Task to complete:
Each entry below is to be restated word for word, with no pictures carried over.

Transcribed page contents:
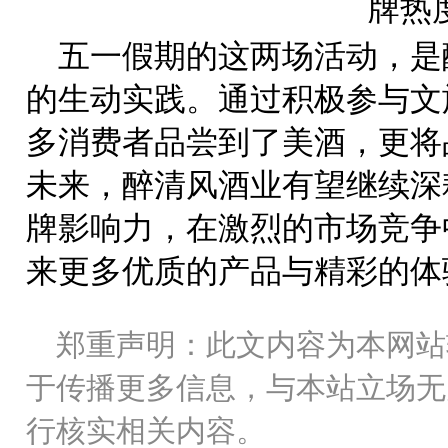
五一假期的这两场活动，是
的生动实践。通过积极参与文
多消费者品尝到了美酒，更将
未来，醉清风酒业有望继续深
牌影响力，在激烈的市场竞争
来更多优质的产品与精彩的体
郑重声明：此文内容为本网站
于传播更多信息，与本站立场无
行核实相关内容。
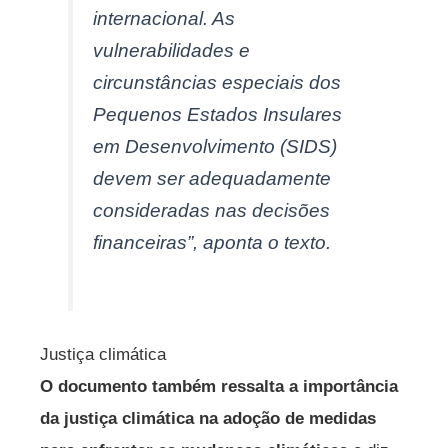
internacional. As
vulnerabilidades e
circunstâncias especiais dos
Pequenos Estados Insulares
em Desenvolvimento (SIDS)
devem ser adequadamente
consideradas nas decisões
financeiras”, aponta o texto.
Justiça climática
O documento também ressalta a importância
da justiça climática na adoção de medidas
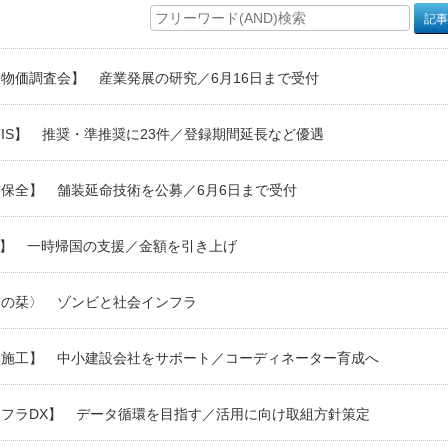
物価調査会】 産業発展の研究／6月16日まで受付
TIS】 推奨・準推奨に23件／登録期間延長など優遇
保全】 舗装延命技術を公募／6月6日まで受付
C】 一時帰国の支援／金額を引き上げ
々の栞〉 ゾンビと社会インフラ
動施工】 中小建設会社をサポート／コーディネーター育成へ
ンフラDX】 データ循環を目指す／活用に向け取組方針策定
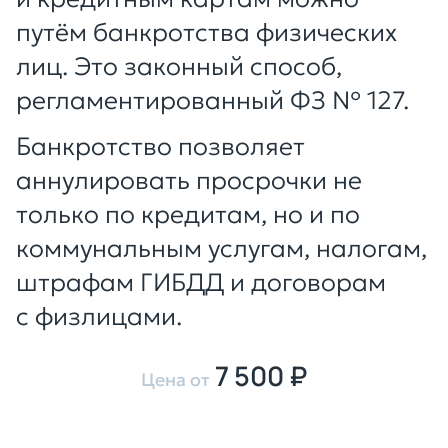
путём банкротства физических
лиц. Это законный способ,
регламентированный ФЗ № 127.
Банкротство позволяет
аннулировать просрочки не
только по кредитам, но и по
коммунальным услугам, налогам,
штрафам ГИБДД и договорам
с физлицами.
7 500 ₽
Цена от
Оставить заявку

Exercise response:
五一假期的这两场活动，是
的生动实践。通过积极参与文
多消费者品尝到了美酒，更将
未来，醉清风酒业有望继续深
牌影响力，在激烈的市场竞争
来更多优质的产品与精彩的体
郑重声明：此文内容为本网站
于传播更多信息，与本站立场无
行核实相关内容。
internacional. As
vulnerabilidades e
circunstâncias especiais dos
Pequenos Estados Insulares
em Desenvolvimento (SIDS)
devem ser adequadamente
consideradas nas decisões
financeiras”, aponta o texto.
Justiça climática
O documento também ressalta a importância
da justiça climática na adoção de medidas
物価調査会】 産業発展の研究／6月16日まで受付
TIS】 推奨・準推奨に23件／登録期間延長など優遇
保全】 舗装延命技術を公募／6月6日まで受付
C】 一時帰国の支援／金額を引き上げ
々の栞〉 ゾンビと社会インフラ
動施工】 中小建設会社をサポート／コーディネーター育成へ
ンフラDX】 データ循環を目指す／活用に向け取組方針策定
путём банкротства физических
лиц. Это законный способ,
регламентированный ФЗ № 127.
Банкротство позволяет
аннулировать просрочки не
только по кредитам, но и по
коммунальным услугам, налогам,
штрафам ГИБДД и договорам
с физлицами.
7 500 ₽
Цена от
Оставить заявку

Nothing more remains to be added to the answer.